William Hammond Hall Awards Celebrates Decade of Excellence

SF Recreation and Park Department Honors Extraordinary Gardeners

SAN FRANCISCO – The men and women whose gardening skills have made San Francisco’s parks among the nation’s best were honored recently at the 10th Annual William Hammond Hall Awards.

In partnership with the Laborer’s International Union of North America (LIUNA) Local 261, the San Francisco Recreation and Park Commission and Department hosted the ceremony Thursday at the McLaren Lodge in Golden Gate Park. The awards recognize the top gardening and horticulture professionals of the Recreation and Park Department who take pride in their work and enjoy providing well maintained parks for all who use them. This year’s honors were presented by San Francisco Supervisors Jane Kim and Rafael Mandelman.

Governor-Elect Gavin Newsom said he was continually impressed by the commitment of those who maintain San Francisco’s parks.

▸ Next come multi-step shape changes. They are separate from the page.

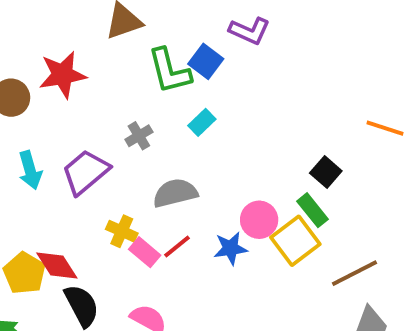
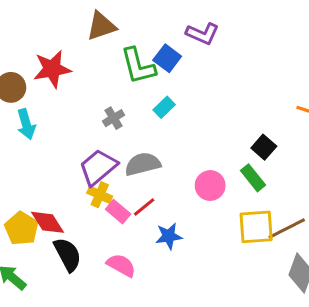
cyan arrow: (30, 170) -> (26, 124), moved
purple trapezoid: (85, 172) -> (98, 167), moved
yellow square: (295, 241) -> (256, 227), moved, turned 33
blue star: (230, 248) -> (169, 236), moved

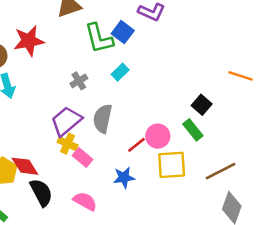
gray semicircle: (143, 164) -> (103, 119), turned -64
red line: (144, 207) -> (136, 145), moved
yellow square: (256, 227) -> (172, 165), moved

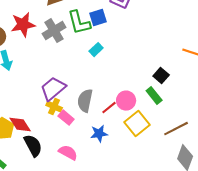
blue square: (123, 32) -> (98, 18), turned 36
gray cross: (79, 81) -> (54, 31), moved, size x1.6
gray semicircle: (103, 119) -> (85, 101), moved
yellow square: (172, 165) -> (137, 124), turned -35

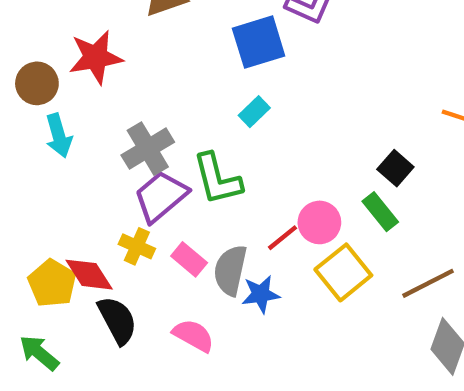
blue square: (98, 18) -> (259, 42), size x1.4
green L-shape: (79, 23) -> (217, 179), moved
gray cross: (54, 31) -> (148, 149), moved
gray semicircle: (85, 101) -> (230, 270), moved
yellow cross: (54, 107) -> (137, 246), moved

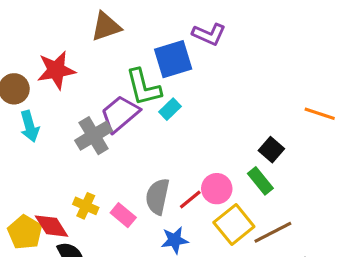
green L-shape: (217, 179) -> (143, 87), moved
purple trapezoid: (161, 196) -> (120, 114), moved
gray semicircle: (230, 270) -> (157, 196), moved
brown line: (428, 283) -> (273, 232), moved

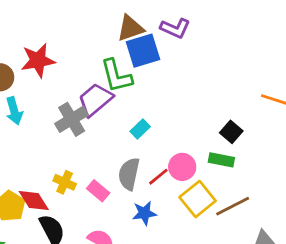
brown triangle: (106, 26) -> (130, 28), moved
cyan rectangle: (170, 109) -> (140, 129), moved
green rectangle: (260, 181) -> (221, 160), turned -40

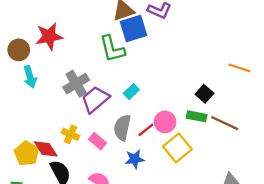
purple trapezoid: (95, 100) -> (95, 99), moved
brown line: (233, 206) -> (225, 123), moved, turned 52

“I’m saying it because I believe it,” said Newsom. “I’ve gotten to know a lot of the City gardeners, I know how hard they work, how much they care, and I respect the work they do.”

Mayor London Breed said the work is integral to making San Francisco a livable city for everyone.

“The dedication and hard work of our city gardeners, arborists, park supervisors, and apprentices keep our parks clean and safe, and allow San Franciscans of all ages to enjoy these important community spaces,” Breed said.

“People have begun to recognize that being a city gardener is an honorable occupation as well as a calling,” said Oscar de la Torre, vice president of the Laborers International Union of North America. “Their collective strength, expertise and commitment to our city and the citizens we serve is unmatched. To us, they are heroes.”

San Francisco Recreation and Park Commission President Mark Buell congratulated the awardees on their “extraordinary excellence and dedication”

The award is named for William Hammond Hall, a civil engineer and a visionary who designed Golden Gate Park and became the city’s first park superintendent in the 1870s. Tasked with transforming the sandy, windswept dunes of the “outside lands” into a living, vibrant landscape, Hall constructed a destination of warmth, repose and enlivenment for San Francisco citizens in Golden Gate Park.

“Our gardeners’ jobs are among the most challenging in the city. But like William Hammond Hall, who was often told that his job of building a park on sand dunes was impossible, they have shown great commitment, dedication, and ingenuity in getting the job done,” said Phil Ginsburg, general manager of San Francisco Recreation and Park Department. “We couldn’t be prouder to work with such a great group of men and women.”

Today, the City’s gardeners carry on Hall’s legacy, implementing his vision of gardens and greenways across San Francisco. In the past decade alone, they planted thousands of new trees and propagated tens of thousands of native plants and exotic flowers. At the same time, the Department sustained a 40 percent reduction in water use for landscape maintenance since 2013. In the biennial city survey from the Office of the Controller, residents also graded the quality of park landscapes higher than nearly every other San Francisco amenity – with a B+.

Dozens of gardening professionals with SF Rec and Park are also Bay-Friendly Certified through ReScape California, meaning they implement landscape maintenance practices that conserve water, reduce waste and pollution, and provide many other benefits for communities and the environment.

In 2010, the Department developed a Gardener Apprenticeship program, with the help of Laborers Local 261, to provide a pathway for San Franciscans into gardening jobs with the City. On-the-job training during the two-to-three year program teaches participants proper mowing, weeding, pruning, digging, planting and controlling pests. Ultimately, the program gives apprentices the minimum qualification needed to apply for permanent gardening jobs with the City.

Today, the Recreation and Park Department stewards more than 220 parks, playgrounds, and open spaces, such as the Marina Yacht Harbor, the San Francisco Zoo, and the Lake Merced Complex as well as two outside the city limits—Sharp Park in Pacifica and Camp Mather in the high Sierras.

The Award was presented to the following gardeners for their outstanding work in keeping San Francisco Parks clean and beautiful: Zac Bron, John Demery, Ryan Donovan, Lauren Doyle Kerins, Liz Hui, Isao Kaji, Paul Naughton, Stephanie Roetken, Aida Teklu, Alexandra Weaver, David Williams, and Chris Womack.